Та же подверженность галлюцинациям, одиночество, та же тщательность мастерства и таинственность форм, все то необъяснимое, что скрыто за видимостью, сближают Бредена (1825–1885) с Мерионом. Не умея рисовать с натуры, довольствуясь временным кровом, Бреден воссоздает мир наваждений, рожденных его воображением: бегущие толпы, марширующие легионы, отшельники и всевозможные твари, живущие во вселенной, — зрителя потрясает неотразимая сила его фантазии. Одилон Редон — восторженный ученик Бредена — писал о своем учителе («Самому себе»): «Человек, жаждущий одиночества, который бежит куда глаза глядят под бесприютным небом, не ведая родины, испытав все треволнения, всю безнадежность вечного изгойства, — вот что находим мы здесь повсюду… Иногда это бегство целой семьи, легиона, армии, народа, бегство подальше от цивилизованного человечества».
Я. Э. ШТАЙНЛЕ. Адам и Ева после грехопадения. 1867
Гюстав Доре (1832–1883) — изображает ли он рыцарей Круглого стола, гибнущий корабль, иллюстрирует ли он «Озорные рассказы» — погружает нас в атмосферу фантастики и вымысла, а иногда, как в гравюрах к «Божественной комедии», — в символический мир, пронизанный необычайным лиризмом. И наконец, Виктор Гюго — еще один мастер, умеющий в своих рисунках, сепиях и акварелях приоткрыть тайну, художник-визионер, в изобразительном творчестве верный направленности своей поэзии. За средневековыми замками, окутанными туманом кораблями, призрачными городами, гримасами его персонажей угадывается некая характерная символика.

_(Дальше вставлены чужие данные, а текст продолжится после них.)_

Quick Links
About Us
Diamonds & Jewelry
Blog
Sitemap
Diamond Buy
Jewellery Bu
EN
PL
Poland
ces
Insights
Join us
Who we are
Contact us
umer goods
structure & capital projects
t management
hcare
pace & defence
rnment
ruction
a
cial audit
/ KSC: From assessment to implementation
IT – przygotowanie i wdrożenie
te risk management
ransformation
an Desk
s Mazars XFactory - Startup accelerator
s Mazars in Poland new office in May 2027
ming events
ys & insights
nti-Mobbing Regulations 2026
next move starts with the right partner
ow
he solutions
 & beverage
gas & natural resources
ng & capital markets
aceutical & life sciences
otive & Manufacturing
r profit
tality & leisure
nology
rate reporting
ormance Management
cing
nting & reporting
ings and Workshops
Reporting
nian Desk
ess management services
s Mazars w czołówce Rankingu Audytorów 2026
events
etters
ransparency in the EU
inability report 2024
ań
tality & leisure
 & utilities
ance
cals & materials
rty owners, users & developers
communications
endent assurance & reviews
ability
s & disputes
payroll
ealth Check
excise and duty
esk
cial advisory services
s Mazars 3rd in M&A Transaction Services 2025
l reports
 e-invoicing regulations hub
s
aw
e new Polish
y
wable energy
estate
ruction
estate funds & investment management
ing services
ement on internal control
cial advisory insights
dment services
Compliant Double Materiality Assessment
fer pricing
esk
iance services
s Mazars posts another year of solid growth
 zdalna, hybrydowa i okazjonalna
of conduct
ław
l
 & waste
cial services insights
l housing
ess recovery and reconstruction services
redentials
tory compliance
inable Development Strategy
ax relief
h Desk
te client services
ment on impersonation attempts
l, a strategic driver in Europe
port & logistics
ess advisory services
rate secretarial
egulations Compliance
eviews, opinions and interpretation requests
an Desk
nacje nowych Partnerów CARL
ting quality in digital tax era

Но не надо думать, будто только графики обращаются к темам и технике, тесно связанным с поисками художников-символистов. Два крупных французских живописца — Делакруа и Шассерио — также могут быть названы в числе предшественников символистского движения. Гюстав Моро испытал прямое влияние Делакруа (1798–1863) и свое преклонение перед великим романтиком передал ученикам, среди которых был Кнопф, верный символизму на всем протяжении творческого пути. Живопись Делакруа изобилует библейскими сюжетами, где центральной темой является смерть. Неслучайно Бодлер о нем написал: «Вот крови озеро; его взлюбили бесы»[1]. Иллюстрируя «Фауста» и демоническую поэзию Байрона, Делакруа упивается сценами резни, кровопролитий и пожаров. Он изображает кровожадных львов, преследуемых жестокими арабскими охотниками. Своих героинь он подвергает моральным и физическим мукам. Офелия бросается в воду, в видении Фауста Маргариту с обнаженной грудью тащит за волосы демон; пленница Ребекка («Резня на Хиосе»), с которой сорваны одежды, привязана к лошади; наложницы гибнут на смертном одре Сарданапала; Анджелика и Андромеда прикованы к скале.
Символистов привлекает женский тип, изображаемой Шассерио (1819–1856), соответствующий их идеалу красоты. У Гюстава Моро и Пюви де Шаванна, обучавшихся в мастерской Шассерио, особенно заметно его влияние в технике и выборе сюжетов. Моро заимствует у него тему Сапфо: героиня, бросающая лиру с утеса, прежде чем кинуться вниз, воплощает трагический жребий гения, который, потеряв любовь, так и не обретает утешения.